* _EXERCISE AIM_
The records below are to be restated word for word; their pictures are not.

* _GIVEN ENTRIES_
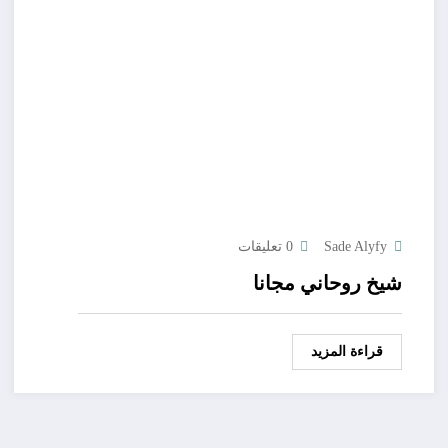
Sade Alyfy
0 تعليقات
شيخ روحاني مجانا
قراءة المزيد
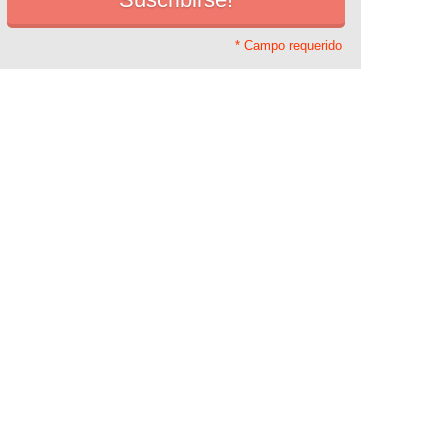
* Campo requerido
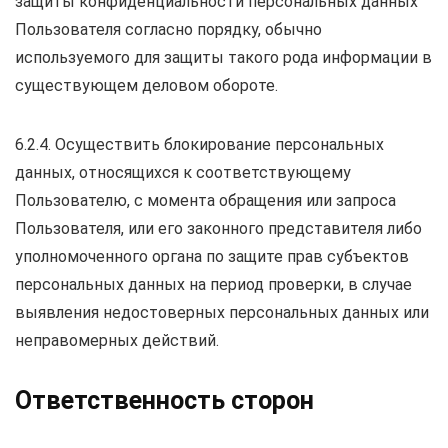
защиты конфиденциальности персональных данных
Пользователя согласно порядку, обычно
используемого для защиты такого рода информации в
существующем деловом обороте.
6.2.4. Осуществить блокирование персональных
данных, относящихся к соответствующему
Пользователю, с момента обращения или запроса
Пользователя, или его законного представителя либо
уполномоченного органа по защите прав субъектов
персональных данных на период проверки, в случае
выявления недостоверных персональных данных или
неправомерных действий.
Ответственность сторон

* _EXERCISE OUTPUT_
Sade Alyfy
0 تعليقات
شيخ روحاني مجانا
قراءة المزيد
* Campo requerido
защиты конфиденциальности персональных данных
Пользователя согласно порядку, обычно
используемого для защиты такого рода информации в
существующем деловом обороте.
6.2.4. Осуществить блокирование персональных
данных, относящихся к соответствующему
Пользователю, с момента обращения или запроса
Пользователя, или его законного представителя либо
уполномоченного органа по защите прав субъектов
персональных данных на период проверки, в случае
выявления недостоверных персональных данных или
неправомерных действий.
Ответственность сторон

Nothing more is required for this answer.